User:CTho/Electromigration

From my post here

Electromigration is an effect dominated by temperature and the current density of a current flowing in a wire. It's caused by electrons bumping into metal atoms and moving them around. Higher temperature makes it easier to move the metal atoms. Higher current density affects electromigration because it means there are more electrons flowing through the wires.

If you increase the voltage, you'll be increasing the current flowing through the wires. Since there's more current, and there's not more metal in the chip, the current density goes up, which worsens electromigration.

Now, a little background: a given logic gate or transistor in a circuit generally only flips once per clock cycle. As it flips, a current flows, but once it's done flipping, there's very very little current (the transistors leak - they don't shut off completely - but for the purposes of this explanation, leakage is negligible). Each flip involves moving a little bit of charge, which involves a small current flowing for a brief time (say, 1 milliamp for 100 picoseconds).

A wire in a chip running at 1 GHz might see current flowing through it for, on average, 1 second out of every 10 seconds (100 picoseconds every 1000 picoseconds, over 10 seconds).

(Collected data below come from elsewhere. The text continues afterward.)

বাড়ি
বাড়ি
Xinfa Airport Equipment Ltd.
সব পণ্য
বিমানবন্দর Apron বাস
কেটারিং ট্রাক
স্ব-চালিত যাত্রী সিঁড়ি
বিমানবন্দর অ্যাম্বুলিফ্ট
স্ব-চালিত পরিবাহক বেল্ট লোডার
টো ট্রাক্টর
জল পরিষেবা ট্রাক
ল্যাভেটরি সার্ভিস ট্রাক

If you overclocked that chip to 2GHz, now the wire will see current flowing for it for 2 seconds out of every 10 seconds (100 picoseconds every 500 picoseconds, over 10 seconds). This will roughly double the rate of electromigration (assuming the temperature doesn't go up).

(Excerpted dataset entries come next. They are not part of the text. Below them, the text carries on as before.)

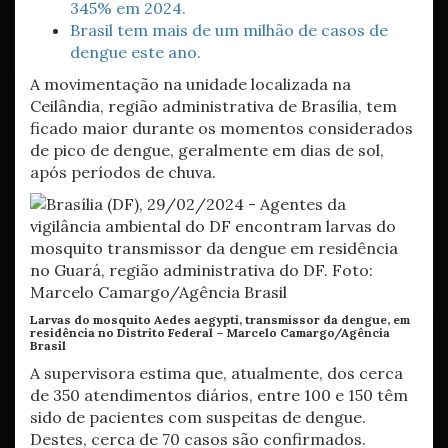
345% em 2024.
Brasil tem mais de um milhão de casos de
dengue este ano.
A movimentação na unidade localizada na
Ceilândia, região administrativa de Brasília, tem
ficado maior durante os momentos considerados
de pico de dengue, geralmente em dias de sol,
após períodos de chuva.
Larvas do mosquito Aedes aegypti, transmissor da dengue, em
residência no Distrito Federal –
Marcelo Camargo/Agência
Brasil
A supervisora estima que, atualmente, dos cerca
de 350 atendimentos diários, entre 100 e 150 têm
sido de pacientes com suspeitas de dengue.
Destes, cerca de 70 casos são confirmados.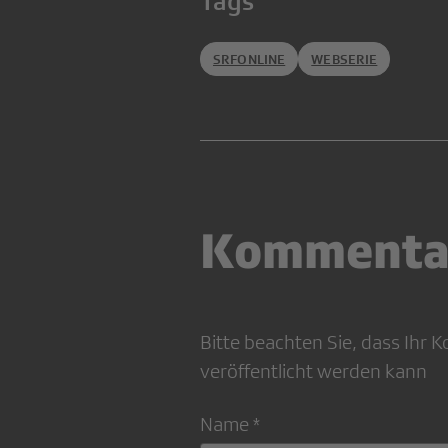
Tags
SRFONLINE
WEBSERIE
Kommenta
Bitte beachten Sie, dass Ihr
veröffentlicht werden kann
Name *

In practice, most of the wires on the chip flip one way, then the other, then back, and so on--so if an atom gets bumped in one direction, another atom might get bumped back in the other direction when the signal flips the other way. This largely cancels out the electromigration, because the average current cancels out. Some of the metal wires, however, conduct current predominantly in one direction (for example, wires supplying power to a circuit, or short stubs of wires within individual gates) (a picture might help here, but I can't find a decent drawing program for Linux ). A wire supplying a ground connection (low voltage) to a transistor will only see current flowing when the signal switches to 0, and the current always flows the same way. These wires are the most vulnerable to electromigration, and they'll experience a linear increase with clock frequency (as explained above).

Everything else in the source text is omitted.